An environmental control system (ECS) aboard an aircraft provides conditioned air to an aircraft cabin. Conditioned air is air at a temperature, pressure, and humidity desirable for aircraft passenger comfort and safety. At or near ground level, the ambient air temperature and/or humidity is often sufficiently high that the air must be cooled as part of the conditioning process before delivered to the aircraft cabin. At flight altitude, ambient air is often far cooler than desired, but at such a low pressure that it must be compressed to an acceptable pressure as part of the conditioning process. Compressing ambient air at flight altitude heats the resulting pressurized air sufficiently that it must be cooled, even if the ambient air temperature is very low. Thus, under most conditions, heat must be removed from air by the ECS before the air is delivered to the aircraft cabin. As heat is removed from the air, it is dissipated by the ECS into a separate stream of air that flows into the ECS, across heat exchangers in the ECS, and out of the aircraft, carrying the excess heat with it. Under conditions where the aircraft is moving fast enough, the pressure of air ramming into the aircraft is sufficient to move enough air through the ECS and over the heat exchangers to remove the excess heat.

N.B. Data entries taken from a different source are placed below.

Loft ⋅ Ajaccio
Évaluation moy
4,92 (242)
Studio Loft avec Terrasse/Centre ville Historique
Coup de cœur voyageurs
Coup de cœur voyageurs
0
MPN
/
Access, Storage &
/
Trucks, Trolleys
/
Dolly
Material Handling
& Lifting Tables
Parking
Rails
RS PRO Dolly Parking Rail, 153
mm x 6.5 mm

While ram air works well under normal flight conditions, at lower flight speeds, or when the aircraft is on the ground, ram air pressure is too low to provide enough air flow across the heat exchangers for sufficient heat removal from the ECS. Under these conditions, a fan within the ECS is employed to provide the necessary airflow across the ECS heat exchangers. This fan is called a ram air fan.

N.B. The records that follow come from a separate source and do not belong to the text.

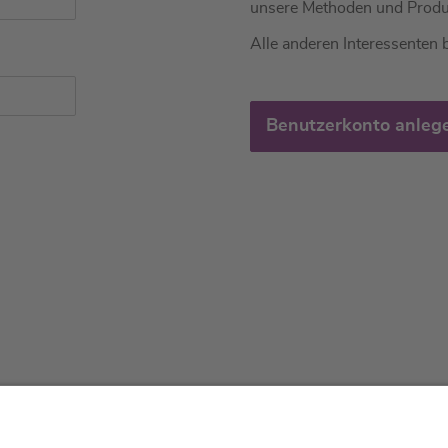
unsere Methoden und Produ
Alle anderen Interessenten b
Benutzerkonto anleg
tliches
Über uns
Service & 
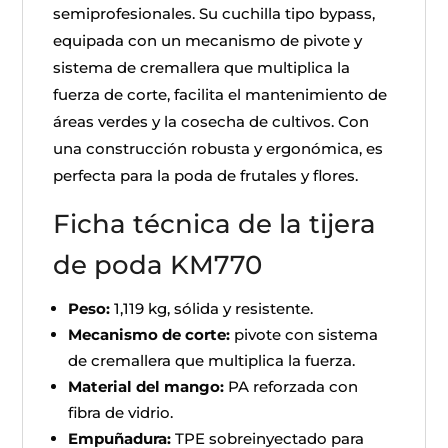
semiprofesionales. Su cuchilla tipo bypass,
equipada con un mecanismo de pivote y
sistema de cremallera que multiplica la
fuerza de corte, facilita el mantenimiento de
áreas verdes y la cosecha de cultivos. Con
una construcción robusta y ergonómica, es
perfecta para la poda de frutales y flores.
Ficha técnica de la tijera
de poda KM770
Peso:
1,119 kg, sólida y resistente.
Mecanismo de corte:
pivote con sistema
de cremallera que multiplica la fuerza.
Material del mango:
PA reforzada con
fibra de vidrio.
Empuñadura:
TPE sobreinyectado para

As with any system aboard an aircraft, there is great value in an improved ram air fan that includes innovative components, such as a diffuser, designed to improve the operational efficiency of the ram air fan, reduce its weight, or reduce noise generated by the aircraft.
SUMMARYThe present invention is a diffuser for a ram air fan assembly. The diffuser includes a perforated cone, an inlet ring seal, and an outlet ring seal. The perforated cone has a frustoconical shape symmetrical about an axis of the diffuser. The inlet ring seal is attached to, and axially disposed about, a first end of the perforated cone. The inlet ring seal includes a fan housing connection having a cylindrical shape. The outlet ring seal is attached to, and axially disposed about, a second end of the perforated cone. An average external diameter of the second end is greater than an average external diameter of the first end such that the perforated cone extends away from the inlet ring seal and radially outward from the axis of the diffuser.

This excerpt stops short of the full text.